Before I get to the main topic of this writing, I wanted mention a bit of an anomaly that I discovered while preparing this edition for the printer. Check out the date of this issue… its 2/22/22. I wonder how many years before that happens again?

I was absent from the office the better part of two days last week. On Wednesday, I traveled to the West Virginia Press Association offices in Charleston for meetings with the WVPA and WVPA Foundation Boards. The Press Association meeting is in person for the first time in over two years. It was good to see and visit with fellow publishers. We all agreed that we are tired of Zoom meeting, and it was nice to be discussing business face to face.

Well, it was good while it lasted… Shortly after that meeting was over, we convened the Foundation Board meeting, which I chair. While the option for members to join us via Zoom was available for the prior meeting no one took advantage of it. That changed with the Foundation when Don Smith, the Executive Director and I were the only ones in the room with the remainder of the Board joining us electronically. Both methods were productive, and we can only hope the future will bring more person-to-person meetings.

Thursday morning bright and early, I was on my way back to Charleston. This time for the WVPA Legislative Breakfast. Again, this was the first in person event of its kind in three years. Attendance by both our press core and legislators was a little down but being in person at the Culture Center seemed to be a very positive step for everyone.

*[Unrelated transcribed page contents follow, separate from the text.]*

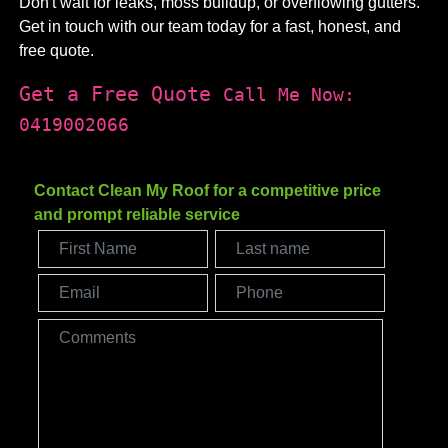
Don't wait for leaks, moss buildup, or overflowing gutters.
Get in touch with our team today for a fast, honest, and
free quote.
Get a Free Quote
Call Me Now:
0419002066
Contact Clean My Roof for a competitive price
and prompt reliable service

As it the past, I found the event very enlightening. Those I had breakfast with, and the speakers all provided informative discussion. At my table were Jim McGoldrick of the St. Mary’s papers, Perry Nardo of the Wheeling News-Register, Secretary of State Mac Warner and two delegates that I didn’t make note of their names. Probably the highlight of the presentations came in news for the Promise Scholarship. A bill currently working its way through the process would increase the award amount from $4,750 to $5,000 and reduce the SAT requirement slightly. Both are very positive moves. The highlight though was a bonus that is currently in the bill that would encourage our youth to stay in state after graduation. A student who receives the Promise Scholarship and finds employment in West Virginia can draw the same amount for four years following graduation. What a great idea! How beneficial would that be for a young person in paying school loans, getting a place to live, or just generally beginning a new phase of their lives? After being very discouraged with the activities of this session, this is certainly a bright spot. Now can I hold by breath for 31 days to see if it passes?